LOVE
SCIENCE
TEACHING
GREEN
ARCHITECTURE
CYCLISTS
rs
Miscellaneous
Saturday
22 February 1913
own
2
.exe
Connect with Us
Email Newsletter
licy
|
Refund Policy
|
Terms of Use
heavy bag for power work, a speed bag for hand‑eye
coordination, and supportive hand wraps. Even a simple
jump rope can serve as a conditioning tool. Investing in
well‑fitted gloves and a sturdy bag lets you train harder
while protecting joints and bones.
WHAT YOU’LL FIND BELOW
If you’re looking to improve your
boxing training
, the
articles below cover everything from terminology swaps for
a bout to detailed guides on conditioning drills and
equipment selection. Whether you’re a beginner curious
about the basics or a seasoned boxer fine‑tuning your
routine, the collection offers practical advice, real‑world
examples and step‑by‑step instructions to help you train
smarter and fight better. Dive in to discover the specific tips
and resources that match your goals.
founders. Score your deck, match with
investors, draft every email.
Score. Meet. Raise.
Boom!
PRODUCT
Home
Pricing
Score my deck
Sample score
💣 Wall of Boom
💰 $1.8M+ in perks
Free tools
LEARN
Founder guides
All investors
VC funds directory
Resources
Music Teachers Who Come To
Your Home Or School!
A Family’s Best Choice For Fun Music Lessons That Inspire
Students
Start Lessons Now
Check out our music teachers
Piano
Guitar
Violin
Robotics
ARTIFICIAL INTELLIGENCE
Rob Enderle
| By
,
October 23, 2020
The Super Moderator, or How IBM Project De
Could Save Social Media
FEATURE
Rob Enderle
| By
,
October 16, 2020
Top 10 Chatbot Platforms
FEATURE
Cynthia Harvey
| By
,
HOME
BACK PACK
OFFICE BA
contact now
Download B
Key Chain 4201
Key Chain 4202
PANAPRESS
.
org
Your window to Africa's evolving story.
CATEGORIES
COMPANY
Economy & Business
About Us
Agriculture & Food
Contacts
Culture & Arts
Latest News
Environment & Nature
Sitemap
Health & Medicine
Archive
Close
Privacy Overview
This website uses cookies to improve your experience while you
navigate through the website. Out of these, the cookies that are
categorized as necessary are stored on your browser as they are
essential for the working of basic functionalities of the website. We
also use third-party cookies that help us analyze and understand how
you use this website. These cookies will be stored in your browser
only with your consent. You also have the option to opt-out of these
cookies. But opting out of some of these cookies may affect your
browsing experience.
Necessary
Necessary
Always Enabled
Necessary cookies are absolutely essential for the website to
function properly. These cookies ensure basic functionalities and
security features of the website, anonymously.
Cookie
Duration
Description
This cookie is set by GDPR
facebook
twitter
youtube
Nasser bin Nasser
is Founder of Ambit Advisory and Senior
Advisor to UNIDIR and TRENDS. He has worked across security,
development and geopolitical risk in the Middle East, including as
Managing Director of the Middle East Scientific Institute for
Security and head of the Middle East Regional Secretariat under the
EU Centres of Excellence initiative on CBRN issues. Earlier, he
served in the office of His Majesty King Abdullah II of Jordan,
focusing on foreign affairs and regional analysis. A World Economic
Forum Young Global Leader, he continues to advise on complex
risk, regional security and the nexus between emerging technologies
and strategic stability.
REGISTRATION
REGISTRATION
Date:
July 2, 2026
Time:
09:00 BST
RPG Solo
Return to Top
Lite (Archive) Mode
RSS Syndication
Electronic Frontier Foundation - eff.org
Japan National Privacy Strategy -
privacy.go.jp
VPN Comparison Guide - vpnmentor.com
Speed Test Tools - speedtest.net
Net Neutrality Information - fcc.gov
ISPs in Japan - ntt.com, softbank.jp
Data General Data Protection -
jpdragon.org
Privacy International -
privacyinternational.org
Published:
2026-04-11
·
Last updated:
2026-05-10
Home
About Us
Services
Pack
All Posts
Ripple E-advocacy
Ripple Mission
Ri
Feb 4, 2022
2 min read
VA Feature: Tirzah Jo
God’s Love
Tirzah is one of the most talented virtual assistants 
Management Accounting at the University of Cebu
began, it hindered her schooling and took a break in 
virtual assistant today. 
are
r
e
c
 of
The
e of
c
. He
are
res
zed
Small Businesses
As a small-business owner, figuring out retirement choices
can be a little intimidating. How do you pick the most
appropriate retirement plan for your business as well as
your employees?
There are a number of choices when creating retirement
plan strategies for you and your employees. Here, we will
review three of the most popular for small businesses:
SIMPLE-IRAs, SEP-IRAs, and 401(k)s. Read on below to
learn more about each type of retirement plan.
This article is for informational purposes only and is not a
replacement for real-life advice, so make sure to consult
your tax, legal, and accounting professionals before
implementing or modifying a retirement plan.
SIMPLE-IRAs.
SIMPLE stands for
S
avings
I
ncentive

++++++++++

EXERCISE
The expected answer is an exact copy of the lines above, beginning at the line with "Score my deck" and ending at the line with "October 16, 2020", with both ends in.

RESPONSE BELOW
Score my deck
Sample score
💣 Wall of Boom
💰 $1.8M+ in perks
Free tools
LEARN
Founder guides
All investors
VC funds directory
Resources
Music Teachers Who Come To
Your Home Or School!
A Family’s Best Choice For Fun Music Lessons That Inspire
Students
Start Lessons Now
Check out our music teachers
Piano
Guitar
Violin
Robotics
ARTIFICIAL INTELLIGENCE
Rob Enderle
| By
,
October 23, 2020
The Super Moderator, or How IBM Project De
Could Save Social Media
FEATURE
Rob Enderle
| By
,
October 16, 2020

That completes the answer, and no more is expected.